What I have enjoyed, and what I do look forward to, are the parks of Brussels. I'm an avid runner/walker and the temperate climate and seemingly endless greenery in Brussels is perfect for a daily jog. The place I frequent the most is Brussels's largest public park, called the Bois de la Cambre (you can get there by car or by taking tram 23, 90, 93, or 94). Bois de la Cambre has been referred to as the Central Park of Brussels. A bit arrogant of a description I suppose, but good enough. Bois de la Cambre starts near the top of Louise Avenue in the southern section of Brussels. Bois de la Cambre is a park in every sense of the word. Here you can find people jogging (like myself), biking, snuggling off in a corner and even playing pick-up games of rugby and soccer.
In the middle of Bois de la Cambre sits a small lake with an island in its center that visitors can reach by taking a small pontoon boat. On those few weekends when the sun actually comes out and stays put for awhile, you better believe the park gets crowded fast. The only negative comment I could regarding the park is that a few intersecting roads means you have to keep an eye on the kids.
Sequestered off on a few acres it can call its own is the Tennis Bois de la Cambre, better known as the Park Tennis Club. Very popular throughout the year (regardless of the weather) the Tennis Bois de la Cambre is one of the more trendy sports clubs in the area. The Tennis Club has six courts and a restaurant. The average price per hour is about 12 euro. The club operates seven days a weeks and players need to register in advance as the courts fill up quickly.
Getting back to the park itself, Bois de la Cambre has a kind of "pre-park" on the Louis Avenue entrance. Visitors will enjoy snapping a picture or two of the tranquil grounds of the Abbaye de la Cambre (Abbey of la Cambre). The Abbey was founded in 1201, but any religious underpinnings have long since vanished.

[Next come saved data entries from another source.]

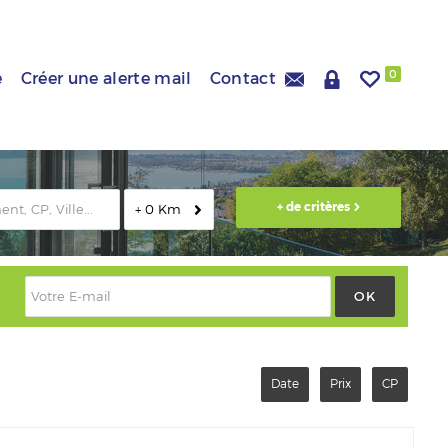
0
e
Créer une alerte mail
Contact
+ 0 Km
Date
Prix
CP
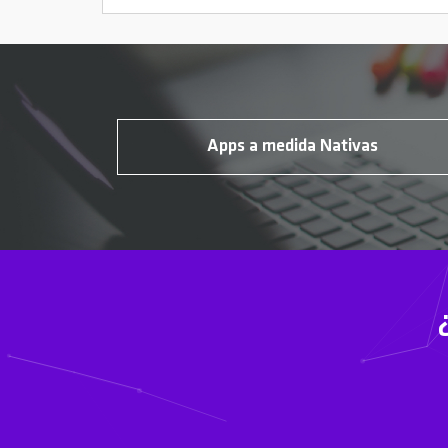
Apps a medida Nativas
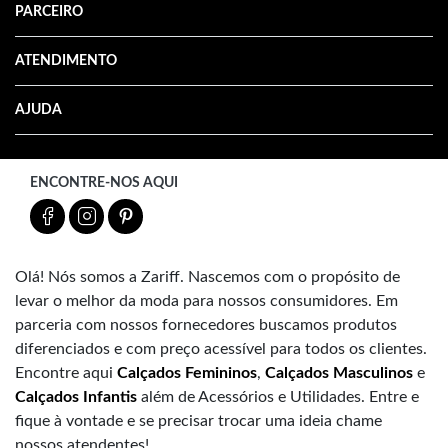
PARCEIRO
ATENDIMENTO
AJUDA
ENCONTRE-NOS AQUI
Olá! Nós somos a Zariff. Nascemos com o propósito de
levar o melhor da moda para nossos consumidores. Em
parceria com nossos fornecedores buscamos produtos
diferenciados e com preço acessível para todos os clientes.
Encontre aqui
Calçados Femininos
,
Calçados Masculinos
e
Calçados Infantis
além de Acessórios e Utilidades. Entre e
fique à vontade e se precisar trocar uma ideia chame
nossos atendentes!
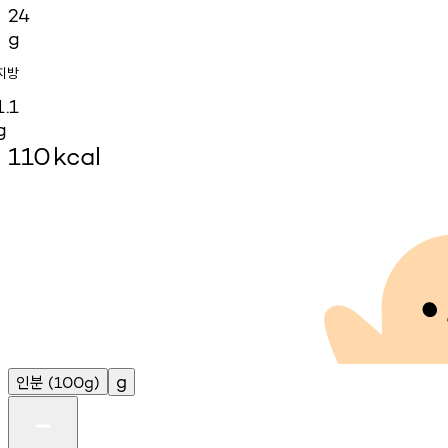
24
g
지방
1.1
g
110
kcal
인분
g
(100g)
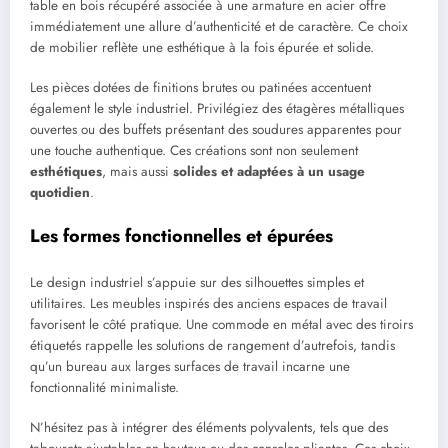
table en bois récupéré associée à une armature en acier offre
immédiatement une allure d’authenticité et de caractère. Ce choix
de mobilier reflète une esthétique à la fois épurée et solide.
Les pièces dotées de finitions brutes ou patinées accentuent
également le style industriel. Privilégiez des étagères métalliques
ouvertes ou des buffets présentant des soudures apparentes pour
une touche authentique. Ces créations sont non seulement
esthétiques
, mais aussi
solides et adaptées à un usage
quotidien
.
Les formes fonctionnelles et épurées
Le design industriel s’appuie sur des silhouettes simples et
utilitaires. Les meubles inspirés des anciens espaces de travail
favorisent le côté pratique. Une commode en métal avec des tiroirs
étiquetés rappelle les solutions de rangement d’autrefois, tandis
qu’un bureau aux larges surfaces de travail incarne une
fonctionnalité minimaliste.
N’hésitez pas à intégrer des éléments polyvalents, tels que des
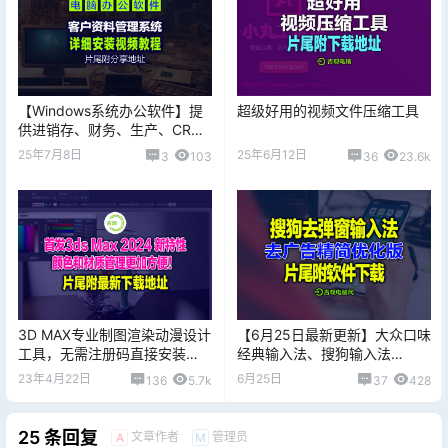
【Windows系统办公软件】提
超级好用的视频文件压缩工具
供进销存、财务、生产、CRM
等一体化解决方案V2.0版客户
25年7月8日
25年6月12日
3
103
36
23.6k
资料管理系统
3D MAX专业制图渲染动漫设计
【6月25日最新更新】大众口味
工具，无需注册码直接安装
经典输入法、搜狗输入法
版，片尾附下载地址
v16.6.0.4073去广告精简优化
23年4月22日
6月25日
136
5.7k
37
428
版，片尾付下载地址
25 条回复
文章作者
管理员
A
M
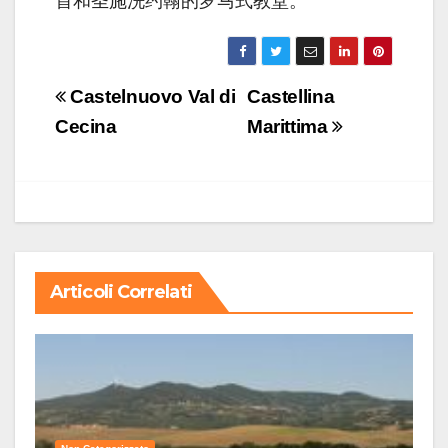
首和圣施洗约翰的罗马式教堂。
Navigazione
Castelnuovo Val di
Castellina
articoli
Cecina
Marittima
Articoli Correlati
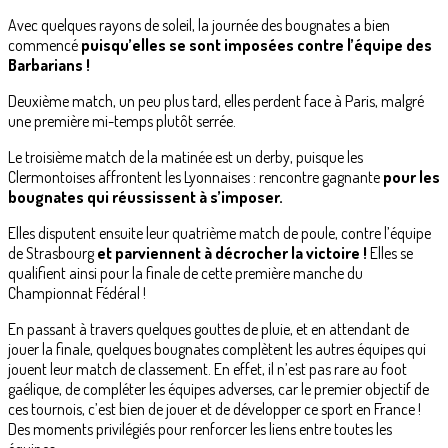
Avec quelques rayons de soleil, la journée des bougnates a bien
commencé
puisqu’elles se sont imposées contre l’équipe des
Barbarians !
Deuxième match, un peu plus tard, elles perdent face à Paris, malgré
une première mi-temps plutôt serrée.
Le troisième match de la matinée est un derby, puisque les
Clermontoises affrontent les Lyonnaises : rencontre gagnante
pour les
bougnates qui réussissent à s’imposer.
Elles disputent ensuite leur quatrième match de poule, contre l’équipe
de Strasbourg
et parviennent à décrocher la victoire !
Elles se
qualifient ainsi pour la finale de cette première manche du
Championnat Fédéral !
En passant à travers quelques gouttes de pluie, et en attendant de
jouer la finale, quelques bougnates complètent les autres équipes qui
jouent leur match de classement. En effet, il n’est pas rare au foot
gaélique, de compléter les équipes adverses, car le premier objectif de
ces tournois, c’est bien de jouer et de développer ce sport en France !
Des moments privilégiés pour renforcer les liens entre toutes les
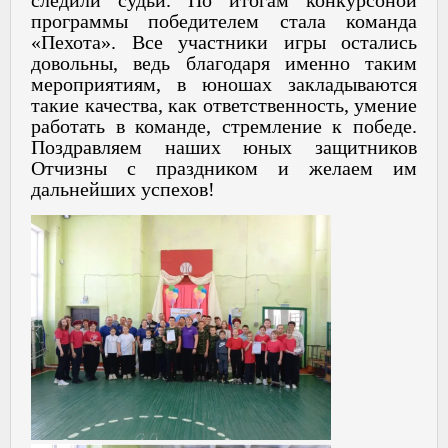
программы победителем стала команда
«Пехота». Все участники игры остались
довольны, ведь благодаря именно таким
мероприятиям, в юношах закладываются
такие качества, как ответственность, умение
работать в команде, стремление к победе.
Поздравляем наших юных защитников
Отчизны с праздником и желаем им
дальнейших успехов!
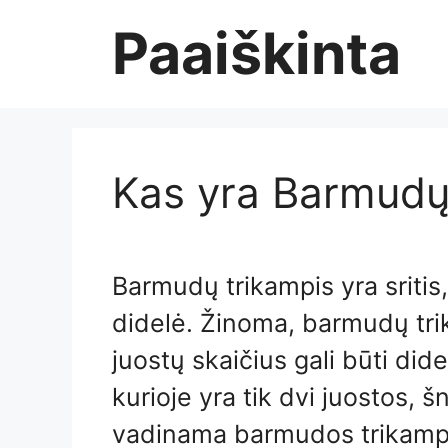
Skip
Paaiškinta
to
content
Kas yra Barmudų
Barmudų trikampis yra sritis
didelė. Žinoma, barmudų tri
juostų skaičius gali būti dides
kurioje yra tik dvi juostos, 
vadinama barmudos trikampiu. 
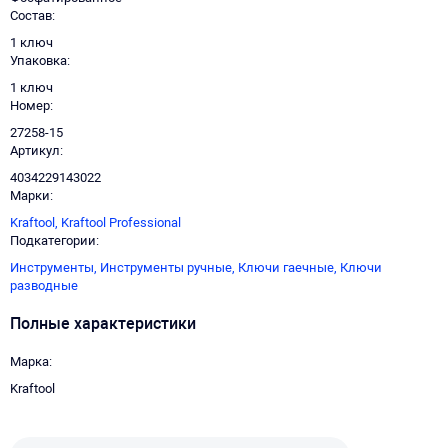
Состав
1 ключ
Упаковка
1 ключ
Номер
27258-15
Артикул
4034229143022
Марки
Kraftool,
Kraftool Professional
Подкатегории
Инструменты,
Инструменты ручные,
Ключи гаечные,
Ключи
разводные
Полные характеристики
Марка
Kraftool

The buildings now house a geographical institute. Interesting all the same.
Moving on (or jogging on, in my case) to the South of Bois de la Cambre, sits the Forêt de Soignes. Not a park in the "playground" sense, but a sprawling forest that stretches almost to Waterloo. A great place to go for a walk or run. And a perfect location to get away from the traffic and congestion of the inner city.
Finally, the Parc du Cinquantenaire - constructed in honor of Belgium's independence in 1830 - actually saw its evolution begin in the late 1870's and wasn't officially completed until well in the 20th century. But it truly is a sight to behold. Full of opulent gardens and flanked by several fine museums, this really is a great place to spend the day or at least do a little jogging.
There are other parks within Brussels. These are the best to my knowledge. The rest are for you to find out!